Love Is a Secret Society, a Community for Two

by Lanier Nelson

Abbey Luck's ILLUMECHO Opened over the Weekend in Franklin Village
If you walk down Franklin Avenue on a blustery evening this week, you may be drawn—as a moth to a flame—to the enchanting glow emanating from a small storefront, wedged between a Pressed Juicery and a tiny sushi bar. No, this is not the new cult in town, but perhaps a light echo of one. Illuminecho: a pop up light show designed and implemented by artist and animator Abbey Luck. Come inside and you will be welcomed by the eerie glow of the plastic boxes hanging on the wall. Sheets of acrylic have been hand-designed, laser cut, then meticulously layered and pieced together to create exquisite, back lit scenes; two amoeba staring into space as lovers in “Gazing at the Diatoms,” a sea of hands stretched to the sky in “Reaching for the Star.” These pieces—though whimsical in imagery—literally bring to light heavier topics of religion, humanity, and biology, as complex and intricate as the carefully cut acrylic panels themselves.

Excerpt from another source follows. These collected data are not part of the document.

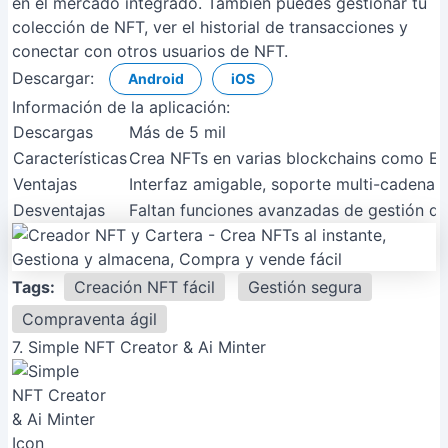
en el mercado integrado. También puedes gestionar tu
colección de NFT, ver el historial de transacciones y
conectar con otros usuarios de NFT.
Descargar:
Android
iOS
Información de la aplicación:
Descargas
Más de 5 mil
Características
Crea NFTs en varias blockchains como Eth
Ventajas
Interfaz amigable, soporte multi-cadena, 
Desventajas
Faltan funciones avanzadas de gestión d
Tags:
Creación NFT fácil
Gestión segura
Compraventa ágil
7. Simple NFT Creator & Ai Minter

“Why do people let beliefs define their lives?” is the over-arching question Luck poses with this show, highlighted in her satirical Illuminecho propaganda pamphlet, she challenges the viewer to compare the absurdity of this plastic-worshiping light-cult, against their own, absurd beliefs. “[People] believe in things very hard…I’ve never thought, since I come from that science background, that beliefs mean reality. I wanted to challenge it by presenting a really ridiculous narrative of this plastic-worshiping cult, and if you think about how dumb that is, then maybe think about how dumb the things you think are, because if you think about it, it’s not really that far off, its like a possibility that this crazy sci-fi thing that I wrote down could happen.”

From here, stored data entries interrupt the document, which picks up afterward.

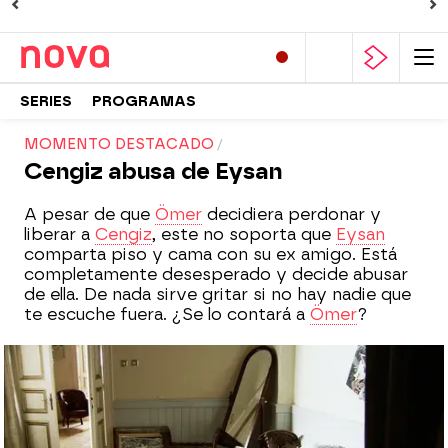
SERIES
PROGRAMAS
MOMENTO DESTACADO
Cengiz abusa de Eysan
A pesar de que
Ömer
decidiera perdonar y
liberar a
Cengiz
, este no soporta que
Eysan
comparta piso y cama con su ex amigo. Está
completamente desesperado y decide abusar
de ella. De nada sirve gritar si no hay nadie que
te escuche fuera. ¿Se lo contará a
Ömer
?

These concepts are further deconstructed with the interactive experience of “The Changing Rooms.” Here, the traditional pixel comes to life in its new form of custom-crafted acrylic “3-D pixels,” surrounding you on three sides. Motion sensors illuminate spirals to play an animation around you like a living organism. “[I wanted to explore why] the pixel the way that it is, it’s been this way for a century, what if we re-envision it as an organic thing, a thing that comes out at you—so you can almost feel it happening around you.”

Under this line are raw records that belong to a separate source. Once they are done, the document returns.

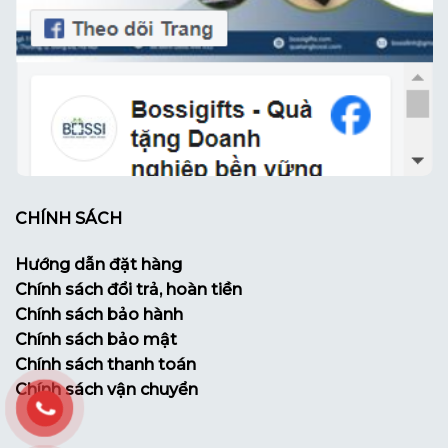
CHÍNH SÁCH
Hướng dẫn đặt hàng
Chính sách đổi trả, hoàn tiền
Chính sách bảo hành
Chính sách bảo mật
Chính sách thanh toán
Chính sách vận chuyển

The other changing rooms on either side play the same animation in more traditional forms. A mirrored wall opposite the rooms allows all viewers to watch the same animation from all three different perspectives, simultaneously.

A beautiful coming together of science, technology, biology, and faith, in the familiar form of plastic, Luck’s Illuminecho challenges our perspectives and understanding of the light that guides us, from the gallery space and beyond.